We extracted the following data from the patient records: age, gender, reported current smoking, and use of statin medication. In addition, the records were checked for other medications, diabetes, rheumatoid diseases, and indicators of periodontal health.

A visible plaque index for index teeth [20] was extracted from the records.

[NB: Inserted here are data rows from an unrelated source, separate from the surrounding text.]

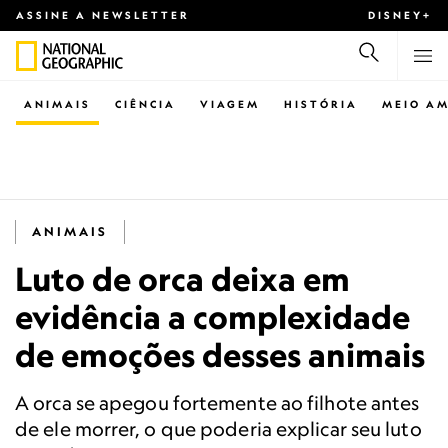
ASSINE A NEWSLETTER
DISNEY+
ANIMAIS
CIÊNCIA
VIAGEM
HISTÓRIA
MEIO AM
ANIMAIS
Luto de orca deixa em
evidência a complexidade
de emoções desses animais
A orca se apegou fortemente ao filhote antes
de ele morrer, o que poderia explicar seu luto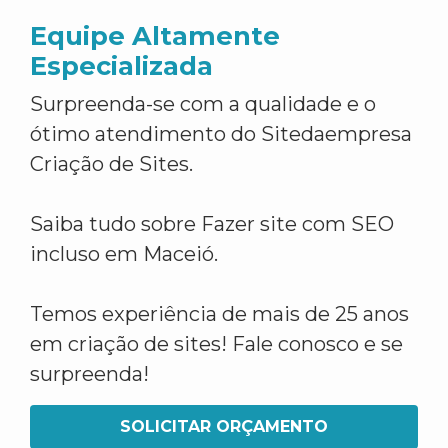
Equipe Altamente
Especializada
Surpreenda-se com a qualidade e o
ótimo atendimento do Sitedaempresa
Criação de Sites.
Saiba tudo sobre Fazer site com SEO
incluso em Maceió.
Temos experiência de mais de 25 anos
em criação de sites! Fale conosco e se
surpreenda!
SOLICITAR ORÇAMENTO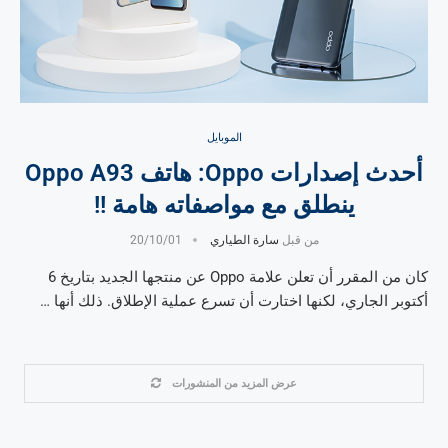
الموبايل
أحدث إصدارات Oppo: هاتف Oppo A93
ينطلق مع مواصفاته هامة !!
من قبل
سارة الطياري
20/10/01
كان من المقرر أن تعلن علامة Oppo عن منتجها الجديد بتاريخ 6
أكتوبر الجاري، لكنها اختارت أن تسرع عملية الإطلاق. ذلك أنها …
عرض المزيد من المنشورات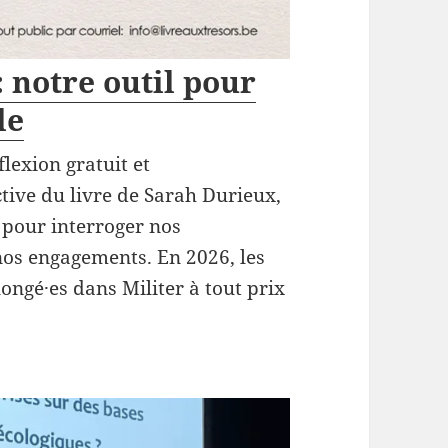
: notre outil pour
le
lexion gratuit et
ctive du livre de Sarah Durieux,
e pour interroger nos
os engagements. En 2026, les
ngé·es dans Militer à tout prix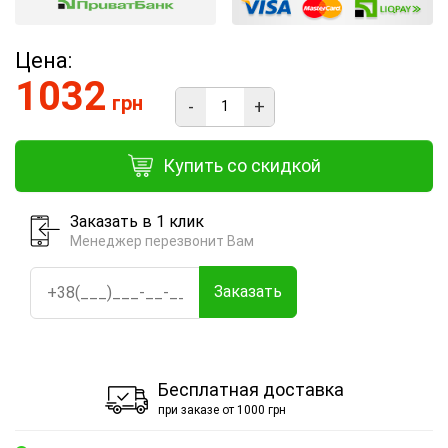
Цена:
1032
грн
-
+
Купить со скидкой
Заказать в 1 клик
Менеджер перезвонит Вам
Заказать
Бесплатная доставка
при заказе от 1000 грн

For all teeth, we extracted recordings of six periodontal Probing Pocket Depth (PPD) values, measured to the nearest millimetre, from mesiobuccal, midbuccal, distobuccal, distolingual, midlingual, and mesiolingual surfaces using a WHO periodontal probe. [2124]. Data on bleeding on probing was recorded for index teeth only and not included in the study. For a full dentition of 28 teeth, this yields 168 measurements. A gingival sulcus is considered physiological when PPD is less than 4 mm. The number of sites with moderate periodontal lesions (PPD at least 4 mm and less than 6 mm, modPPD) and advanced periodontal lesions (PPD 6 mm or deeper, advPPD) were recorded separately. For a dentition of 28 teeth, both of these indicators yield a maximum value of 6 × 28 = 168.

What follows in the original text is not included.